= WHAT YOU SHOULD DO =
Where does the word "DependencyObjectProvider" show up in the records? Copy every line that has it.

------ RECORDED DATA

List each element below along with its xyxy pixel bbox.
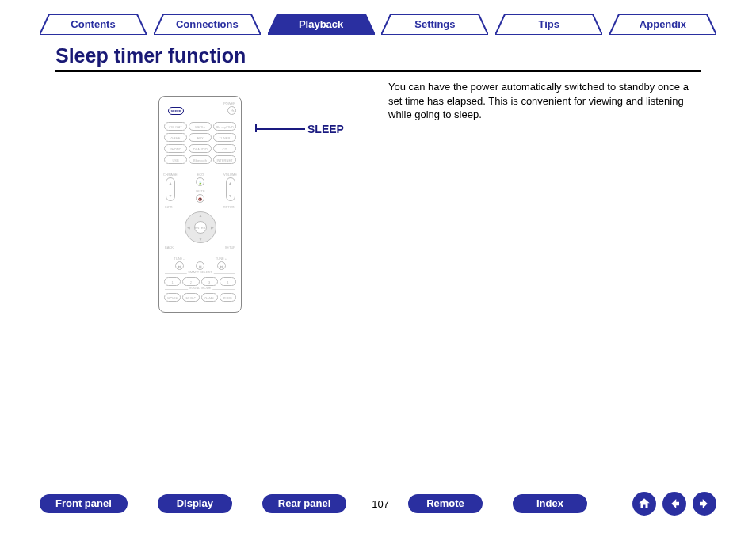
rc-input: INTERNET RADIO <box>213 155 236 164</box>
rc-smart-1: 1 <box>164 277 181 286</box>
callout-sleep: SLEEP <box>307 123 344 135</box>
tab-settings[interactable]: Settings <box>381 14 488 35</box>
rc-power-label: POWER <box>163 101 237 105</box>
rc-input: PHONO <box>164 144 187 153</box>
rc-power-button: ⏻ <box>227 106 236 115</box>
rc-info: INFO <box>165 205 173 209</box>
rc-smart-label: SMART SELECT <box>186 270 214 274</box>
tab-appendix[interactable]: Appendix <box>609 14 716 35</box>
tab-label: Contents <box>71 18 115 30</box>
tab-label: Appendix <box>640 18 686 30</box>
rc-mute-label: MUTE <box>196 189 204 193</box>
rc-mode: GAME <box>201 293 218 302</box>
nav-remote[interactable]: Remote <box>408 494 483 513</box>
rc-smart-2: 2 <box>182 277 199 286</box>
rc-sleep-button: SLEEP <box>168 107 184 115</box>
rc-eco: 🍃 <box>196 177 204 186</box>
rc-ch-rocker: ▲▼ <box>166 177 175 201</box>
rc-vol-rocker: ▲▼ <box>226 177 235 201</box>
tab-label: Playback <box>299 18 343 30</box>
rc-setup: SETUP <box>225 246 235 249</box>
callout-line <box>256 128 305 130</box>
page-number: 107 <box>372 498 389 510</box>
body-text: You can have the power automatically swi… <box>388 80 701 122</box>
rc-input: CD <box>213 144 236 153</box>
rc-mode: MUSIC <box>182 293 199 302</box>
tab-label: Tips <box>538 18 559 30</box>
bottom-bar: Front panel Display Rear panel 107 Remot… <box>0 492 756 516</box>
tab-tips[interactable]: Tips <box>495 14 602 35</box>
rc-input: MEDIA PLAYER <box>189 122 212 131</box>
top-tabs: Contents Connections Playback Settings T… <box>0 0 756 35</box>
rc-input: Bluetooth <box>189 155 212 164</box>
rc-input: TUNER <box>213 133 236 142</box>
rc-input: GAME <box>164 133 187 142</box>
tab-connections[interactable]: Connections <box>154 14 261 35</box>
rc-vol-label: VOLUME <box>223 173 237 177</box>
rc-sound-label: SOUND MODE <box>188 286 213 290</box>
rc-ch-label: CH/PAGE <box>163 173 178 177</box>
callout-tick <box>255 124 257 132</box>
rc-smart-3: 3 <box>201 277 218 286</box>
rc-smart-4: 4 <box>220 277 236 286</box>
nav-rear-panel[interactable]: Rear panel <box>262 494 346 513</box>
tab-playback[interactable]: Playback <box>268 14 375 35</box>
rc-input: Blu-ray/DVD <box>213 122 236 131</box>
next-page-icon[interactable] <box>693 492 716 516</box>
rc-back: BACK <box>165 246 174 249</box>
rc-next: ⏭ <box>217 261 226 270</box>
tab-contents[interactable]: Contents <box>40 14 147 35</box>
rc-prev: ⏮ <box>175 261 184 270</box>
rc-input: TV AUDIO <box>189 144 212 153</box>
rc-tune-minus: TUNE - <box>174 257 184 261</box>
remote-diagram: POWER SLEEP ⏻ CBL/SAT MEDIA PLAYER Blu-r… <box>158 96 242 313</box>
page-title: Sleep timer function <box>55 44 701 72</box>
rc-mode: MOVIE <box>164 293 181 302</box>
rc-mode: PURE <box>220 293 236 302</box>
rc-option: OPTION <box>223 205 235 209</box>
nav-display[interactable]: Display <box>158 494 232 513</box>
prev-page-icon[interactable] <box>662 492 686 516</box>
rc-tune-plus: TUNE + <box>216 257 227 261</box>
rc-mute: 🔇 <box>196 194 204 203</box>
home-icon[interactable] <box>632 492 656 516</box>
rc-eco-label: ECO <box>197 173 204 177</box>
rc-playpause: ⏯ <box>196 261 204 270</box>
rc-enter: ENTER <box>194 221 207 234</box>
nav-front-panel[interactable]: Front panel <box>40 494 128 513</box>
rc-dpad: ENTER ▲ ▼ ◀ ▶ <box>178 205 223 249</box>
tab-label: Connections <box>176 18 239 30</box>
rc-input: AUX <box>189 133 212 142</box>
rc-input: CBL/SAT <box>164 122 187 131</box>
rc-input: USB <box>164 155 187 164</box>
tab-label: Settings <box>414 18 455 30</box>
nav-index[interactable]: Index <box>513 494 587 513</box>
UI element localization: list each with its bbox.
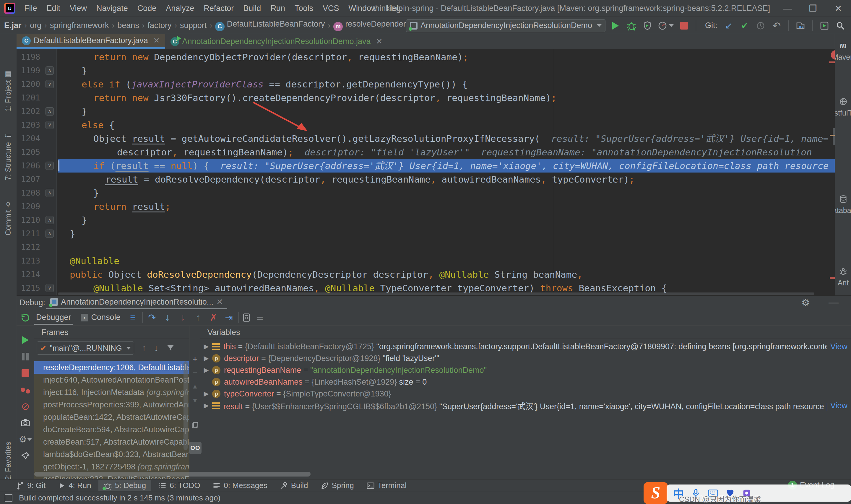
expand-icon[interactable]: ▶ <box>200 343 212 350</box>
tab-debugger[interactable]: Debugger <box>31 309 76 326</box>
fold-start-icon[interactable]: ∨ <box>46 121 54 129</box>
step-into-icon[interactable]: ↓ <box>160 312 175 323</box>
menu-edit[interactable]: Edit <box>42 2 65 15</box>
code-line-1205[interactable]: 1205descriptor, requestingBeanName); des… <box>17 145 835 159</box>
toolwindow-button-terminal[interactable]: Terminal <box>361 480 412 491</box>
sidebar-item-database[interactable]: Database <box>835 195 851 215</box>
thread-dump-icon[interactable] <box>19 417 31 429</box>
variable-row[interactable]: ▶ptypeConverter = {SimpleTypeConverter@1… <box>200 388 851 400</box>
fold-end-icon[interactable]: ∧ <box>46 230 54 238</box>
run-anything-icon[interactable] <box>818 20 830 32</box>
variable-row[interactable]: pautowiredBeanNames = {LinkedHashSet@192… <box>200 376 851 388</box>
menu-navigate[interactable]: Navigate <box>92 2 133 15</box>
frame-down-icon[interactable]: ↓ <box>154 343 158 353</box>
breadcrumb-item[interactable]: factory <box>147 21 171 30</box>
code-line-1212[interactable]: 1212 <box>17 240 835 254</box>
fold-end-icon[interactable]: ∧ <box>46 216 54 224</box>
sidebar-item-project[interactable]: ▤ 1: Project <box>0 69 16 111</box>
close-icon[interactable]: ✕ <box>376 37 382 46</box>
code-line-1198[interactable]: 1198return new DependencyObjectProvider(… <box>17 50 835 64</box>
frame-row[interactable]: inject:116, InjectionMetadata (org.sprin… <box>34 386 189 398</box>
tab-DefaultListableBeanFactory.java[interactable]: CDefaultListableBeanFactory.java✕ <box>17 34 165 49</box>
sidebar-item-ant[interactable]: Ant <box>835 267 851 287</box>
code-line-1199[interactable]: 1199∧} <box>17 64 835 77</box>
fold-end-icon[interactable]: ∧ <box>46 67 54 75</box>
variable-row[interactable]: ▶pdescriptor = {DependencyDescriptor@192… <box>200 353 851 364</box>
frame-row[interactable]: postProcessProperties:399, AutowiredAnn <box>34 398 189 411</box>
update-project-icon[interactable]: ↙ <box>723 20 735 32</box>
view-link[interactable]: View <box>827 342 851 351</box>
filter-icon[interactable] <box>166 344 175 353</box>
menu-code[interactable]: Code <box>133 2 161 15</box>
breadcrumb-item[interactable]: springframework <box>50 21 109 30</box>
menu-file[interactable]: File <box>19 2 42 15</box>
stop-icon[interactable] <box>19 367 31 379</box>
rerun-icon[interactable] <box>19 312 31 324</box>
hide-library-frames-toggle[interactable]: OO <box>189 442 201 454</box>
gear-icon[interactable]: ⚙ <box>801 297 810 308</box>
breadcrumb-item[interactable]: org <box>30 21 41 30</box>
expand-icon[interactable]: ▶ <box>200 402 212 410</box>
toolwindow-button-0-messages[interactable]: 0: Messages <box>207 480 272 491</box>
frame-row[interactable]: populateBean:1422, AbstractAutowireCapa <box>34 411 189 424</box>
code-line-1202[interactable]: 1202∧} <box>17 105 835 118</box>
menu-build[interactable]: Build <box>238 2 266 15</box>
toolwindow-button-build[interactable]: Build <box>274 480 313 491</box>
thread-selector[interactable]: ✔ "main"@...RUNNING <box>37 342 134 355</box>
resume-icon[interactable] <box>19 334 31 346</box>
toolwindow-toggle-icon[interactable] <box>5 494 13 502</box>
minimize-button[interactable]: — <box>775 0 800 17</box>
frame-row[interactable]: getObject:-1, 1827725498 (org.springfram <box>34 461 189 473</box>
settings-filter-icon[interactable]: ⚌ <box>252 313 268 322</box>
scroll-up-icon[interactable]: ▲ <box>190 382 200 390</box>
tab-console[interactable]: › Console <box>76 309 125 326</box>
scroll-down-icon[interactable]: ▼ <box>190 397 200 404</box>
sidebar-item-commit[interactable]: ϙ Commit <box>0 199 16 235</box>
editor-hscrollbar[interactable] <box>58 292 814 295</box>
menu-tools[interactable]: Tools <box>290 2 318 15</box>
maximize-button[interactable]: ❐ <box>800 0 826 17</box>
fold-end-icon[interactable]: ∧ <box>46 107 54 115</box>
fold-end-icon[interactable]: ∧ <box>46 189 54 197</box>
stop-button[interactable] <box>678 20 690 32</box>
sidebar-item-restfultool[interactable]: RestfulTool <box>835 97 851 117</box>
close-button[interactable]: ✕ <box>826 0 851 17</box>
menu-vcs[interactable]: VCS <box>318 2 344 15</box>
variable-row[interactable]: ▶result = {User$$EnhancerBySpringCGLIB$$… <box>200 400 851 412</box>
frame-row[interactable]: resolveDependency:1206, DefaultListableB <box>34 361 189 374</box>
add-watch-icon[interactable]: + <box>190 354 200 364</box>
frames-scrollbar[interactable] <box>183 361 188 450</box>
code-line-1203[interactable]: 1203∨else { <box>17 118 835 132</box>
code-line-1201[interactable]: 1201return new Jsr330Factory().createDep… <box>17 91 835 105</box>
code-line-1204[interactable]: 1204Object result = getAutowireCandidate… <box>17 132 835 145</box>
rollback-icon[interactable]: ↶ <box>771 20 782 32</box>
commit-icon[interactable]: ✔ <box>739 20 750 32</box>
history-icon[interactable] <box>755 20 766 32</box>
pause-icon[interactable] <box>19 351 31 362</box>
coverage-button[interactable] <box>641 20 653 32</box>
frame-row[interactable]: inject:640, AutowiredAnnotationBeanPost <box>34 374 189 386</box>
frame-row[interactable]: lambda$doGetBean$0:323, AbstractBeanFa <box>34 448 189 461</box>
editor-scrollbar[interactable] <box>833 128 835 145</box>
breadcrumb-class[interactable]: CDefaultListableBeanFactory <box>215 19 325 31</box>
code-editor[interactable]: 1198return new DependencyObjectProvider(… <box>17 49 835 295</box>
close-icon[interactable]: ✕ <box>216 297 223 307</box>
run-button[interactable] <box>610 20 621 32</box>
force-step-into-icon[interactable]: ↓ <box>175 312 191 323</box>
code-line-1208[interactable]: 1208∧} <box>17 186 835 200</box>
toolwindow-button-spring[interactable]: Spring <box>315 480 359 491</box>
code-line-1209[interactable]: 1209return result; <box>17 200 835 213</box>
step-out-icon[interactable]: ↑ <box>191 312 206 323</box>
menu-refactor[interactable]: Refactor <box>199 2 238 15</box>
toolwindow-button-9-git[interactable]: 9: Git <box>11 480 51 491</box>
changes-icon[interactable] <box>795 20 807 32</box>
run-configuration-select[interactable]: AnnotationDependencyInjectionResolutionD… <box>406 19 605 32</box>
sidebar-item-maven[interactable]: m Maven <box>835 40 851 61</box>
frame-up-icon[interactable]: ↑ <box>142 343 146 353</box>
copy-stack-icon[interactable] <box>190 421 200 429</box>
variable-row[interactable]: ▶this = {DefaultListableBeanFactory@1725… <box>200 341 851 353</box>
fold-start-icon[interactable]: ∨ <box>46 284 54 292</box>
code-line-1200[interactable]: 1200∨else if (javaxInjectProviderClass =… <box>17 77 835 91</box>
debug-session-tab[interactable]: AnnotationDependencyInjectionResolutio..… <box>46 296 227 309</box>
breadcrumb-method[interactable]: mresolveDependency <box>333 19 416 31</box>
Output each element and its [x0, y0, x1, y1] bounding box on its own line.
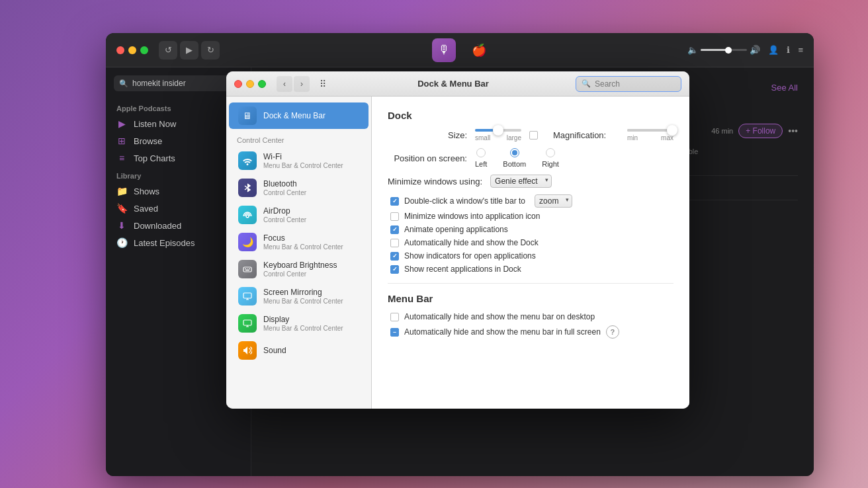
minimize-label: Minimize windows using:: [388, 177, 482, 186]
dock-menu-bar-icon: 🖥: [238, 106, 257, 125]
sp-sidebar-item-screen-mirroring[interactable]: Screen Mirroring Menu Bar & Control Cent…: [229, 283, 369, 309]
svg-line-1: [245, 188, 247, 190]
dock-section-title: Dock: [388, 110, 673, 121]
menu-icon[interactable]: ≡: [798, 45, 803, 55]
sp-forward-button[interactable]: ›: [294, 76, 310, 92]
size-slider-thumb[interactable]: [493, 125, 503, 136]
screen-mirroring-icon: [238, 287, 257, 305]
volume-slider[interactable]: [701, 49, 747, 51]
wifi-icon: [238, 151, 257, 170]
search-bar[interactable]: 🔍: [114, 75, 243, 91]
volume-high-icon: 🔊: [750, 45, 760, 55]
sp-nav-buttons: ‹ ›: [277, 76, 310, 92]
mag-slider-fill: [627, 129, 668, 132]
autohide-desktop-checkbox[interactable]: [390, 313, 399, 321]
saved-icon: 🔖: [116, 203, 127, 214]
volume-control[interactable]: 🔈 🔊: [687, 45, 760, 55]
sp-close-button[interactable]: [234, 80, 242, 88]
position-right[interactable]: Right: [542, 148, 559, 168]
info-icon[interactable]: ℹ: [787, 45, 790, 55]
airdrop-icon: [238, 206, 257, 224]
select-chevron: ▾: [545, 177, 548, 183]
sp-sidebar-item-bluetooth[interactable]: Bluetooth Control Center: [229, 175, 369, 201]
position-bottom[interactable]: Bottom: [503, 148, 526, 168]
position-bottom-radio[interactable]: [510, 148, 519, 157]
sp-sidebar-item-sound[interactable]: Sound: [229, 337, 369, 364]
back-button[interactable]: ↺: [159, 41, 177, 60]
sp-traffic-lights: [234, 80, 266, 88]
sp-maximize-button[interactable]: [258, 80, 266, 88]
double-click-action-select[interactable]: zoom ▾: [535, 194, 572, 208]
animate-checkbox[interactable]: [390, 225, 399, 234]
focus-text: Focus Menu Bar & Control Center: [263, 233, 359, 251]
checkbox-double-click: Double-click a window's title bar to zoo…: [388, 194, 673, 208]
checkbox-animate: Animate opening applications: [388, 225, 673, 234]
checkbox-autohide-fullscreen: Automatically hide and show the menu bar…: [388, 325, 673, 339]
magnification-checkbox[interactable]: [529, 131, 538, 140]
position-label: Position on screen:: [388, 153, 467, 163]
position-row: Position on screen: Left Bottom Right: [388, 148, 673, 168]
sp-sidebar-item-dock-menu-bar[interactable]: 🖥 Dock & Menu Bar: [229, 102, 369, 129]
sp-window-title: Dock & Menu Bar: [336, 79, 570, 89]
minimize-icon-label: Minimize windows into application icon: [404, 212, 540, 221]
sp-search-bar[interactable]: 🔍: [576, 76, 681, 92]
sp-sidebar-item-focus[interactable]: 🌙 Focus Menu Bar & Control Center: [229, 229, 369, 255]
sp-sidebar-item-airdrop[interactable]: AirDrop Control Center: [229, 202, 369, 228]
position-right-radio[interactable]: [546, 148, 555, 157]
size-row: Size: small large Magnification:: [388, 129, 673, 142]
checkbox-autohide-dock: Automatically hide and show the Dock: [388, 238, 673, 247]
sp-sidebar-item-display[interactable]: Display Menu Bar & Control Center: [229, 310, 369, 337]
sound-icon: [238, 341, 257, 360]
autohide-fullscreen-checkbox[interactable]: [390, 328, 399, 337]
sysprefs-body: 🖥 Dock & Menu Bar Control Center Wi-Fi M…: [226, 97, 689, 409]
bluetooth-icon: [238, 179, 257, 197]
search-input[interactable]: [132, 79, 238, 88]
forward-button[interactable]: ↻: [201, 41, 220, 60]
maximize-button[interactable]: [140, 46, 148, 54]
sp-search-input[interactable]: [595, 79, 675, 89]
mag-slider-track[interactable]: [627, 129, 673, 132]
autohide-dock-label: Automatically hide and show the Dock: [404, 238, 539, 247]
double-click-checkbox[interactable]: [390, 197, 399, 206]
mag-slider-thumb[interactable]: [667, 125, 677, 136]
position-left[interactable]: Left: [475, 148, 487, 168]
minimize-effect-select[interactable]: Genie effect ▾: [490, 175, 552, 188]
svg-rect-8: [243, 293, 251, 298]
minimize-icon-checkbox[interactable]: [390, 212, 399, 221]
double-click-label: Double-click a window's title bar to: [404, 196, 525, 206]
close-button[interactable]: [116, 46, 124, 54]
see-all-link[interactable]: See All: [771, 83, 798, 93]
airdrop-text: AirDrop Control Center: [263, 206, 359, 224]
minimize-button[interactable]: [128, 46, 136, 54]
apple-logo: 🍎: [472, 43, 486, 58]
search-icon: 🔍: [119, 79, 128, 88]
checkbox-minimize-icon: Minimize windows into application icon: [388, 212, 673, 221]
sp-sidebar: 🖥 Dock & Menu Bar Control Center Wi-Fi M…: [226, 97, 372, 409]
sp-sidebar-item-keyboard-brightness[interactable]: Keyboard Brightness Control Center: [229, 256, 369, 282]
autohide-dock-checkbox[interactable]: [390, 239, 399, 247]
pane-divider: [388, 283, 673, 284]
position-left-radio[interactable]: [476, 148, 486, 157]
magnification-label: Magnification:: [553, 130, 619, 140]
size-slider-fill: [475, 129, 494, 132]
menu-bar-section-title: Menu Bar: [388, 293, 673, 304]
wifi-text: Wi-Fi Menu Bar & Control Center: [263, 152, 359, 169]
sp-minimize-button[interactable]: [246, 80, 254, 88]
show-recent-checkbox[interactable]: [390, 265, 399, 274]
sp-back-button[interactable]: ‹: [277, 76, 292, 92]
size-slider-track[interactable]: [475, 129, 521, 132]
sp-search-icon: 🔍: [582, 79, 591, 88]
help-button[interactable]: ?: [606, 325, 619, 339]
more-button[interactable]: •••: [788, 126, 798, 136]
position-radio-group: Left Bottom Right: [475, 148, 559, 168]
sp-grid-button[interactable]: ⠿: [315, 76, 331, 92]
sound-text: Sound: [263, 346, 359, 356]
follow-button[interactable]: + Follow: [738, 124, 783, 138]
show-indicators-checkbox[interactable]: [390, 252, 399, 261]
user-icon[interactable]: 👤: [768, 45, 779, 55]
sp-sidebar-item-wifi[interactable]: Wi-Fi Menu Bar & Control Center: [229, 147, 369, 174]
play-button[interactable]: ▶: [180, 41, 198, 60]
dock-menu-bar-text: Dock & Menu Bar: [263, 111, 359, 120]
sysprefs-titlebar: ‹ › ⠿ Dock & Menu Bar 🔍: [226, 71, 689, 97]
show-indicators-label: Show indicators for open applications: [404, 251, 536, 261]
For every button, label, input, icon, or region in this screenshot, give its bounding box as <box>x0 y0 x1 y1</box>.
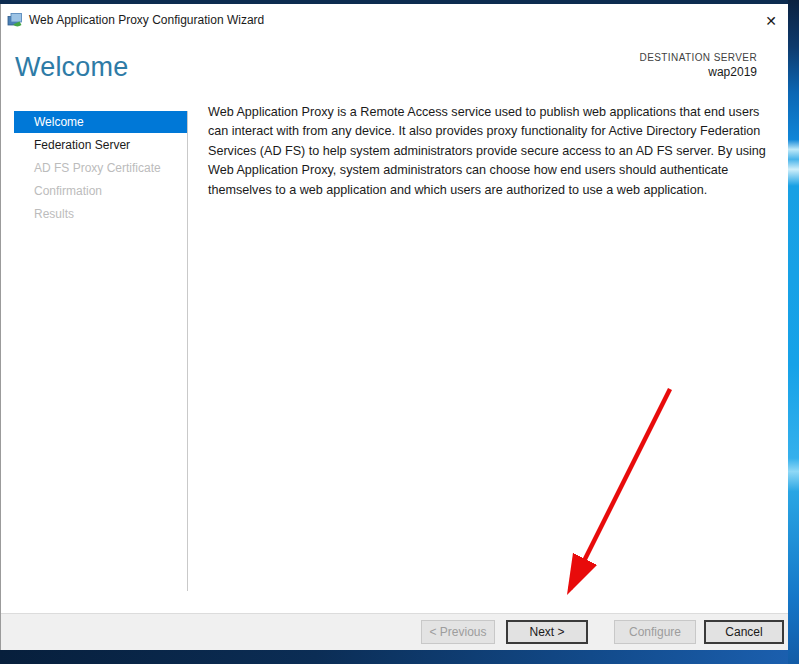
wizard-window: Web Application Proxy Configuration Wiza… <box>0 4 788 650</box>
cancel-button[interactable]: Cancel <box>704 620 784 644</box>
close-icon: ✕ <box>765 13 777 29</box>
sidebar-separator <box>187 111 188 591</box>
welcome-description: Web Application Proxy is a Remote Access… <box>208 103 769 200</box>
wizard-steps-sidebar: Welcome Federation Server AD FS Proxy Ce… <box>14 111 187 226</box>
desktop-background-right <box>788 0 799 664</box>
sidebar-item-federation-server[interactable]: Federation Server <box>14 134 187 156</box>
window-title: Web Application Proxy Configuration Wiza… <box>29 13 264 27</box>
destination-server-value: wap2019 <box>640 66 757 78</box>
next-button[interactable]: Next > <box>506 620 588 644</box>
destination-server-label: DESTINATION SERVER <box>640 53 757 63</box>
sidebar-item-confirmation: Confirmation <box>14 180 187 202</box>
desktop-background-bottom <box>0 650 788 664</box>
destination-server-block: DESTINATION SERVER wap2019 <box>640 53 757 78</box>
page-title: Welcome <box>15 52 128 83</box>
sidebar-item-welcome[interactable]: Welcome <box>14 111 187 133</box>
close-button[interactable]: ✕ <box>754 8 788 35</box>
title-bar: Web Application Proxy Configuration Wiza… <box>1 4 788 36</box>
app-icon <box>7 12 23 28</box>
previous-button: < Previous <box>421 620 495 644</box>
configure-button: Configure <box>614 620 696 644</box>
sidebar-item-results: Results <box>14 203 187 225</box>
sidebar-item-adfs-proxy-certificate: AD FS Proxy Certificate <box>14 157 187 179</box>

------------

= ANSWER TO THIS TASK =
code-line-1198[interactable]: 1198return new DependencyObjectProvider(… <box>17 50 835 64</box>
code-editor[interactable]: 1198return new DependencyObjectProvider(… <box>17 49 835 295</box>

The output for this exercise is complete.